Gina Lew is a former anchor and reporter for network and local news organizations with two decades of experience. Lew is a professor of practice in the communication studies department, and she serves as the student media advisor.

 

News gathering isn’t always pretty. And it’s not always easy. But it is always a responsibility, both personally and socially. Reporters, photojournalists, editors all make up the Fourth Estate.

We are the watchdogs who dig, pursue, and push for information for the public. That way, citizens can be informed and make up their own minds about issues and events. That’s the foundation for a democracy.  
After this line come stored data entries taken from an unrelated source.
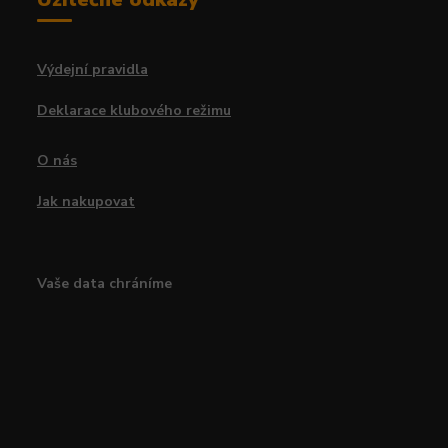
Výdejní pravidla
Deklarace klubového režimu
O nás
Jak nakupovat
Vaše data chráníme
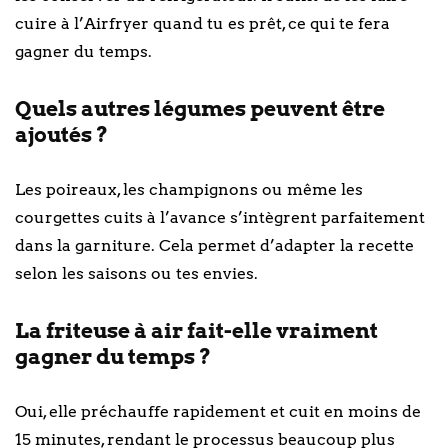
cuire à l’Airfryer quand tu es prêt, ce qui te fera
gagner du temps.
Quels autres légumes peuvent être
ajoutés ?
Les poireaux, les champignons ou même les
courgettes cuits à l’avance s’intègrent parfaitement
dans la garniture. Cela permet d’adapter la recette
selon les saisons ou tes envies.
La friteuse à air fait-elle vraiment
gagner du temps ?
Oui, elle préchauffe rapidement et cuit en moins de
15 minutes, rendant le processus beaucoup plus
Our First Amendment covers the following freedoms: speech, assembly, religion, petition, and press. The students, staff, and faculty of the University of Missouri were in a public space. That’s exactly what allowed them to gather, erect their tents, and send out their messages.

Through their activism and commitment, they were able to call for and bring about change.  

As news events unfolded, the media were there. The Mizzou video shows what can happen when emotions take over reason. Even if some of the protesters didn’t want the media there, the photojournalists had a right to be there. In the video, the photojournalist keeps trying to explain that. His message is ignored.

Frank LoMonte is the executive director of the Student Press Law Center. He points out the photojournalist was not in the wrong.

“[The photojournalist] knew and respectfully asserted his right to document events visible from a public space where he was legally entitled to stand,” LoMonte said.

What journalists do isn’t always popular. Thankfully, since we’re not elected officials, we don’t have to be. We do have to get the facts, be truthful, be balanced, be fair, and give context to our pieces. That means we have to be persistent in getting the story.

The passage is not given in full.